Sadece Turkcell bin yazılımcı ar-ge elemanına sahip.
Dün bu konuyu araştırdım-sordum: “O yazılımcı kadro ancak testlere ve güvenliğe yeter” diyor sektör uzmanları. Microsoft sadece yazılımda 200 bin eleman çalıştırıyor ve bir çok işi de dışarıdan alıyormuş.
Aldığım bilgilere göre şu sonuçları çıkardım:
Sadece bir GSM firması bile sağlık alanında, medya alanında, ulaşım alanında vs vs alanlarda yazılımlara ihtiyaç duyuyor. Bu yazılımların hepsini kendi ar-ge’lerinde yapamaz. Her bir GSM şirketi - her bir alanda kendine 3-5 tane uzun süreli yol arkadaşı seçmeli.
Bir yazılım ekosistemi oluşturulmalı.
Bu süreç aynı zamanda Türkiye açısından da tarihi fırsat. Yazılım ihracatımız 2,2 milyar dolar ile istediğimiz yerde değil. Ama büyük potansiyel var. İşte bu potansiyel örneğin 5G’de ortaya çıkartılabilir. Veya mevcut digitalleşme atağında...
Kısaca sektör GSM şirketlerine “katılımcı olun” çağrısında bulunun diyor.
Özelde Turkcell’i sordum:
“Keşke diğer GSM şirketleri de aynı derecede duyarlı olsa. Bip gibi, Fizy gibi, Dergilik gibi açılımlar çok önemli. Life-Cell başlı başına çok önemli adım” diyorlar.
BAZI NOTLAR
1-) Kaan Terzioğlu’nun “Bu ülkenin datası burada kalmalı” cümlesi kamuda kısmen karşılık bulmuş. Önceden bazı Bakanlıklar bile yurtdışında data saklıyorlarmış. Nihayetinde buna önlem gelmiş. Başbakan Binali Yıldırım bu durumu “Data-center yapacağız” diye ifade ediyor.
2-) Mısır’da darbe whatsapp üzerinden, twitter üzerinden yapıldı. Hatırlarsak bizde de 15 Temmuz gecesi darbeciler whatsapp ağı kullanmıştı. Bedavanın maliyeti bazen parayla ölçülemiyor.

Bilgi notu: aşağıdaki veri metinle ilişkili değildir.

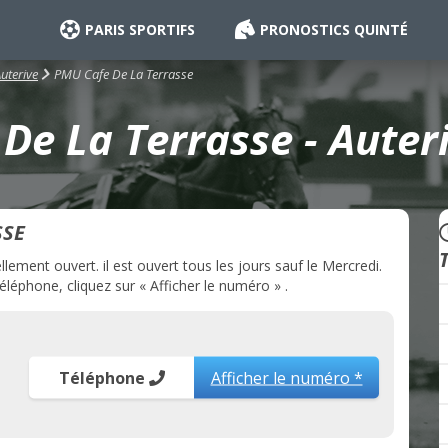
PARIS SPORTIFS
PRONOSTICS QUINTÉ
PMU Cafe De La Terrasse
uterive
De La Terrasse - Auteri
SSE
ement ouvert. il est ouvert tous les jours sauf le Mercredi.
léphone, cliquez sur « Afficher le numéro » .
Téléphone
Afficher le numéro *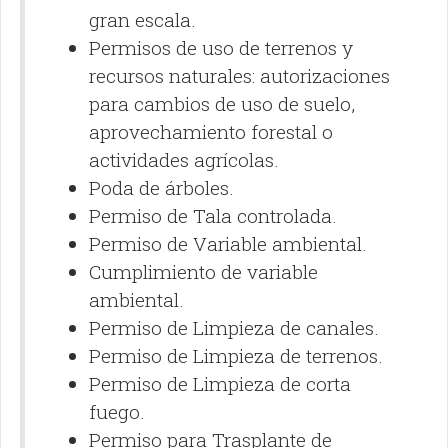
gran escala.
Permisos de uso de terrenos y
recursos naturales: autorizaciones
para cambios de uso de suelo,
aprovechamiento forestal o
actividades agrícolas.
Poda de árboles.
Permiso de Tala controlada.
Permiso de Variable ambiental.
Cumplimiento de variable
ambiental.
Permiso de Limpieza de canales.
Permiso de Limpieza de terrenos.
Permiso de Limpieza de corta
fuego.
Permiso para Trasplante de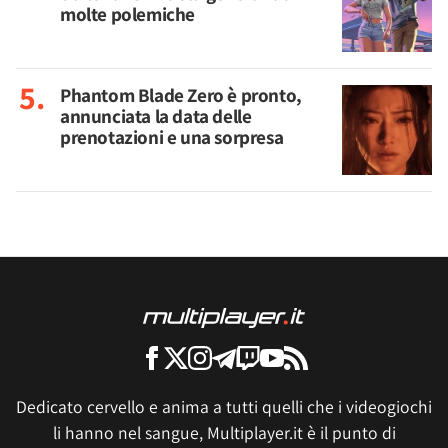
molte polemiche
Phantom Blade Zero è pronto,
annunciata la data delle
prenotazioni e una sorpresa
Dedicato cervello e anima a tutti quelli che i videogiochi
li hanno nel sangue, Multiplayer.it è il punto di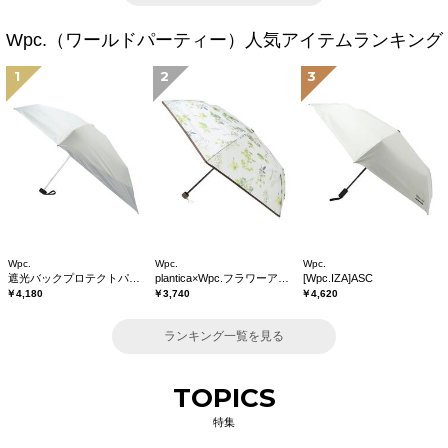
Wpc.（ワールドパーティー）人気アイテムランキング
1
2
3
Wpc.
Wpc.
Wpc.
遮光バックプロテクトパラソル tiny
plantica×Wpc.フラワーアンブレラプラスティックmini
[Wpc.IZA]ASC
￥4,180
￥3,740
￥4,620
ランキング一覧を見る
TOPICS
特集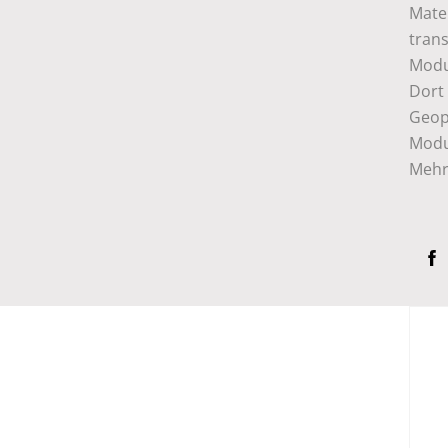
Mater
tran
Modul
Dort
Geopo
Modu
Mehr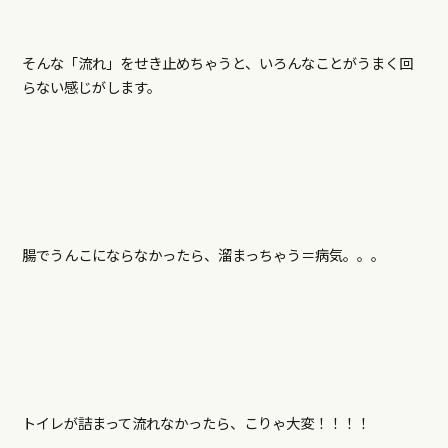
そんな「流れ」をせき止めちゃうと、いろんなことがうまく回
らない感じがします。
腸でうんこにならなかったら、溜まっちゃう＝病気。。。
トイレが詰まって流れなかったら、こりゃ大変！！！！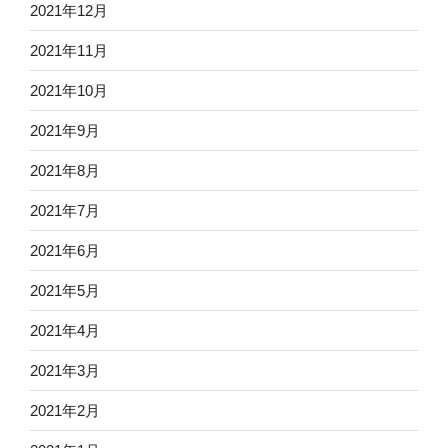
2021年12月
2021年11月
2021年10月
2021年9月
2021年8月
2021年7月
2021年6月
2021年5月
2021年4月
2021年3月
2021年2月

3-) Alibaba-Amazon gibi siteler Türkiye’de yasak olan ürün bile getirebiliyor. Bu konular derhal ele alınmalı.
Ek: İletişim bir insan hakkıdır. Artık insanlar “tek kalsanız yanınıza ne alırsınız” sorusuna, ‘su -ekmek’ yerine ‘telefon’ diyor. O vakit “Kişisel verilerin korunması kanunu” hayati öneme sahip.
Soru: Finansal datasını yabancı yazılıma emanet eden bir ülkenin finansal bağımsızlığından söz edilebilir mi?